• _EXERCISE REQUIREMENTS_
Make an exact copy of the lines from the one holding "Dodaj do oferty" through the end of the entries below, both ends kept, and of nothing else. Exclude pictures.

• _RECORD SET_

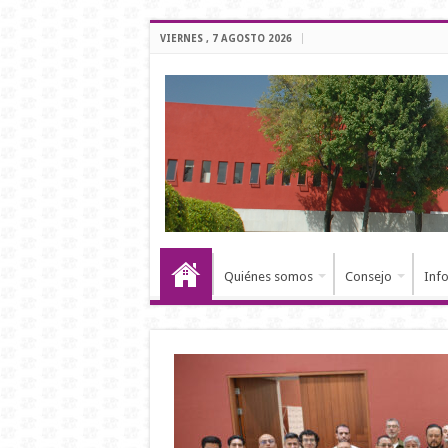
VIERNES , 7 AGOSTO 2026
Quiénes somos
Consejo
Inf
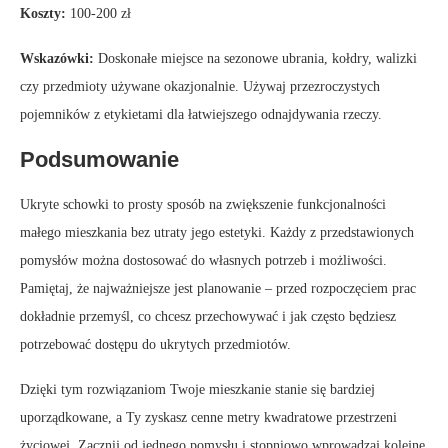
Koszty:
100-200 zł
Wskazówki:
Doskonałe miejsce na sezonowe ubrania, kołdry, walizki
czy przedmioty używane okazjonalnie. Używaj przezroczystych
pojemników z etykietami dla łatwiejszego odnajdywania rzeczy.
Podsumowanie
Ukryte schowki to prosty sposób na zwiększenie funkcjonalności
małego mieszkania bez utraty jego estetyki. Każdy z przedstawionych
pomysłów można dostosować do własnych potrzeb i możliwości.
Pamiętaj, że najważniejsze jest planowanie – przed rozpoczęciem prac
dokładnie przemyśl, co chcesz przechowywać i jak często będziesz
potrzebować dostępu do ukrytych przedmiotów.
Dzięki tym rozwiązaniom Twoje mieszkanie stanie się bardziej
uporządkowane, a Ty zyskasz cenne metry kwadratowe przestrzeni
życiowej. Zacznij od jednego pomysłu i stopniowo wprowadzaj kolejne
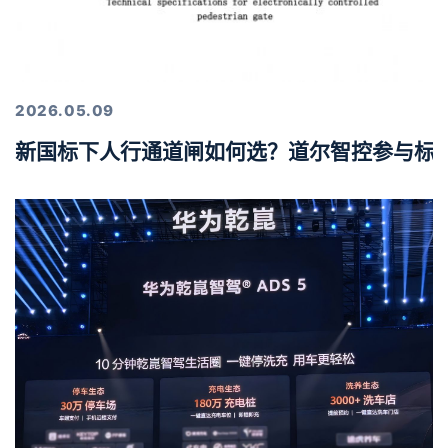
2026.05.09
新国标下人行通道闸如何选？道尔智控参与标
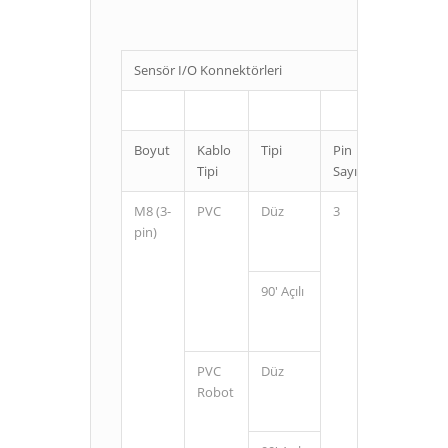
Sensör I/O Konnektörleri
Boyut
Kablo
Tipi
Pin
Kablo
Tipi
Sayısı
Uzunluğ
M8 (3-
PVC
Düz
3
2
pin)
5
90' Açılı
2
5
PVC
Düz
2
Robot
5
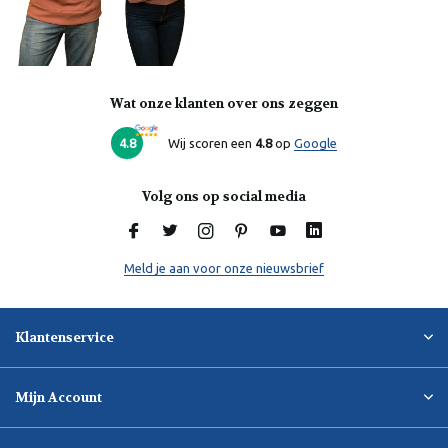
Wat onze klanten over ons zeggen
Laura
Online
4.8
Wij scoren een
4.8
op
Google
Volg ons op social media
Meld je aan voor onze nieuwsbrief
Klantenservice
Mijn Account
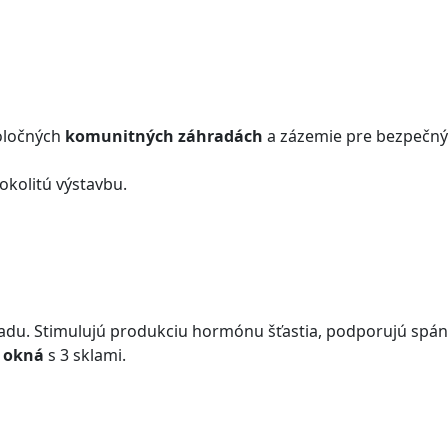
poločných
komunitných záhradách
a zázemie pre bezpečný 
 okolitú výstavbu.
ladu. Stimulujú produkciu hormónu šťastia, podporujú spáno
é okná
s 3 sklami.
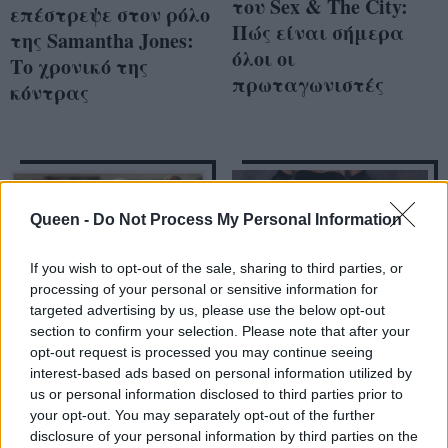
του Sex & The City:
επέστρεψε στον ρόλο
Πώς είναι σήμερα
της Samantha Jones:
όλοι οι
Το χρονικό της
πρωταγωνιστές
κόντρας
Queen -
Do Not Process My Personal Information
If you wish to opt-out of the sale, sharing to third parties, or
processing of your personal or sensitive information for
targeted advertising by us, please use the below opt-out
section to confirm your selection. Please note that after your
opt-out request is processed you may continue seeing
interest-based ads based on personal information utilized by
Sex And The City: Πώς
«Μετά τα 40 κάνω το
us or personal information disclosed to third parties prior to
είναι οι
καλύτερο σεξ»: Ποια
your opt-out. You may separately opt-out of the further
πρωταγωνιστές
διάσημη κυρία έκανε
disclosure of your personal information by third parties on the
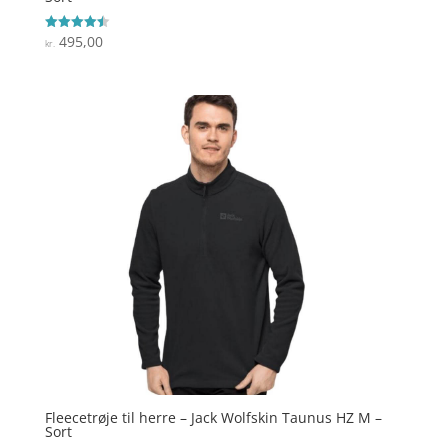
495,00
Vurderet
kr.
4.5
ud af 5
Fleecetrøje til herre – Jack Wolfskin Taunus HZ M –
Sort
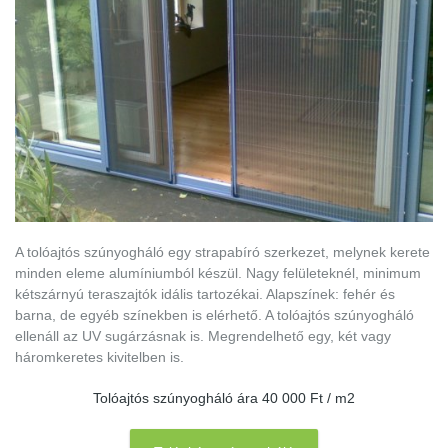
A tolóajtós szúnyogháló egy strapabíró szerkezet, melynek kerete
minden eleme alumíniumból készül. Nagy felületeknél, minimum
kétszárnyú teraszajtók idális tartozékai. Alapszínek: fehér és
barna, de egyéb színekben is elérhető. A tolóajtós szúnyogháló
ellenáll az UV sugárzásnak is. Megrendelhető egy, két vagy
háromkeretes kivitelben is.
Tolóajtós szúnyogháló ára 40 000 Ft / m2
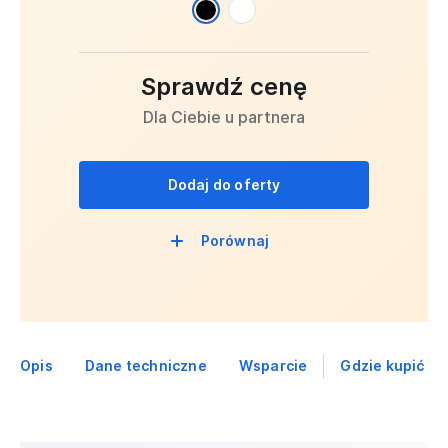
Sprawdź cenę
Dla Ciebie u partnera
Dodaj do oferty
Porównaj
Opis
Dane techniczne
Wsparcie
Gdzie kupić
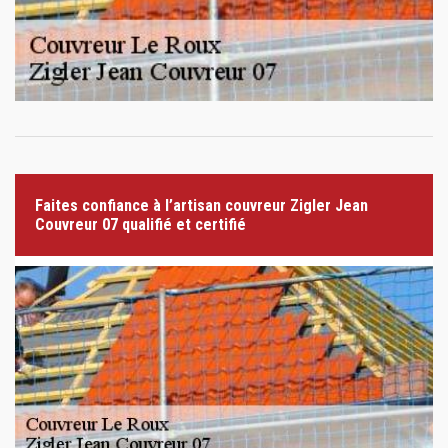
Faites confiance à l’artisan couvreur Zigler Jean
Couvreur 07 qualifié et certifié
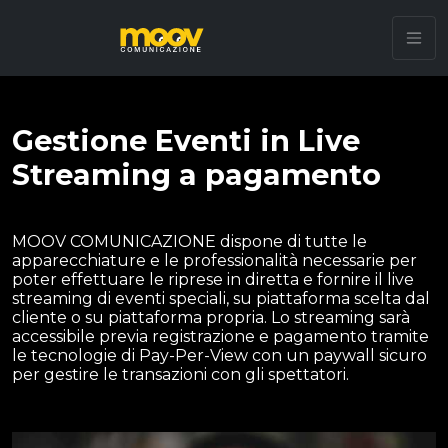
Gestione Eventi in Live
Streaming a pagamento
MOOV COMUNICAZIONE dispone di tutte le
apparecchiature e le professionalità necessarie per
poter effettuare le riprese in diretta e fornire il live
streaming di eventi speciali, su piattaforma scelta dal
cliente o su piattaforma propria. Lo streaming sarà
accessibile previa registrazione e pagamento tramite
le tecnologie di Pay-Per-View con un paywall sicuro
per gestire le transazioni con gli spettatori.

• _ANSWER SECTION_
Dodaj do oferty
Porównaj
Opis
Dane techniczne
Wsparcie
Gdzie kupić
Faites confiance à l’artisan couvreur Zigler Jean
Couvreur 07 qualifié et certifié
Gestione Eventi in Live
Streaming a pagamento
MOOV COMUNICAZIONE dispone di tutte le
apparecchiature e le professionalità necessarie per
poter effettuare le riprese in diretta e fornire il live
streaming di eventi speciali, su piattaforma scelta dal
cliente o su piattaforma propria. Lo streaming sarà
accessibile previa registrazione e pagamento tramite
le tecnologie di Pay-Per-View con un paywall sicuro
per gestire le transazioni con gli spettatori.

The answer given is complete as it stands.